Exercise instructions.
Reproduce exactly, and only, the lines of the material below running from the line bearing "обстановке, исключая пересечения интересов и" through the line bearing "Grande compassione". Leave any pictures out.
··········
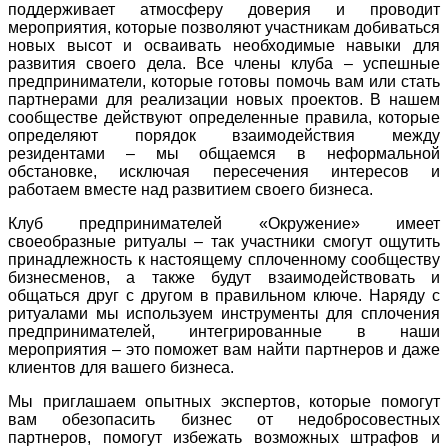
поддерживает атмосферу доверия и проводит
мероприятия, которые позволяют участникам добиваться
новых высот и осваивать необходимые навыки для
развития своего дела. Все члены клуба – успешные
предприниматели, которые готовы помочь вам или стать
партнерами для реализации новых проектов. В нашем
сообществе действуют определенные правила, которые
определяют порядок взаимодействия между
резидентами – мы общаемся в неформальной
обстановке, исключая пересечения интересов и
работаем вместе над развитием своего бизнеса.
Клуб предпринимателей «Окружение» имеет
своеобразные ритуалы – так участники смогут ощутить
принадлежность к настоящему сплоченному сообществу
бизнесменов, а также будут взаимодействовать и
общаться друг с другом в правильном ключе. Наряду с
ритуалами мы используем инструменты для сплочения
предпринимателей, интегрированные в наши
мероприятия – это поможет вам найти партнеров и даже
клиентов для вашего бизнеса.
Мы приглашаем опытных экспертов, которые помогут
вам обезопасить бизнес от недобросовестных
партнеров, помогут избежать возможных штрафов и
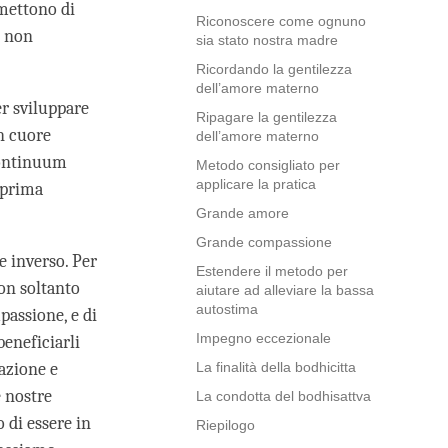
rmettono di
Riconoscere come ognuno
, non
sia stato nostra madre
Ricordando la gentilezza
dell’amore materno
er sviluppare
Ripagare la gentilezza
un cuore
dell’amore materno
 continuum
Metodo consigliato per
applicare la pratica
 prima
Grande amore
Grande compassione
e inverso. Per
Estendere il metodo per
non soltanto
aiutare ad alleviare la bassa
autostima
passione, e di
Impegno eccezionale
beneficiarli
azione e
La finalità della bodhicitta
e nostre
La condotta del bodhisattva
 di essere in
Riepilogo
··········
Exercise response.
обстановке, исключая пересечения интересов и
работаем вместе над развитием своего бизнеса.
Клуб предпринимателей «Окружение» имеет
своеобразные ритуалы – так участники смогут ощутить
принадлежность к настоящему сплоченному сообществу
бизнесменов, а также будут взаимодействовать и
общаться друг с другом в правильном ключе. Наряду с
ритуалами мы используем инструменты для сплочения
предпринимателей, интегрированные в наши
мероприятия – это поможет вам найти партнеров и даже
клиентов для вашего бизнеса.
Мы приглашаем опытных экспертов, которые помогут
вам обезопасить бизнес от недобросовестных
партнеров, помогут избежать возможных штрафов и
rmettono di
Riconoscere come ognuno
, non
sia stato nostra madre
Ricordando la gentilezza
dell’amore materno
er sviluppare
Ripagare la gentilezza
un cuore
dell’amore materno
 continuum
Metodo consigliato per
applicare la pratica
 prima
Grande amore
Grande compassione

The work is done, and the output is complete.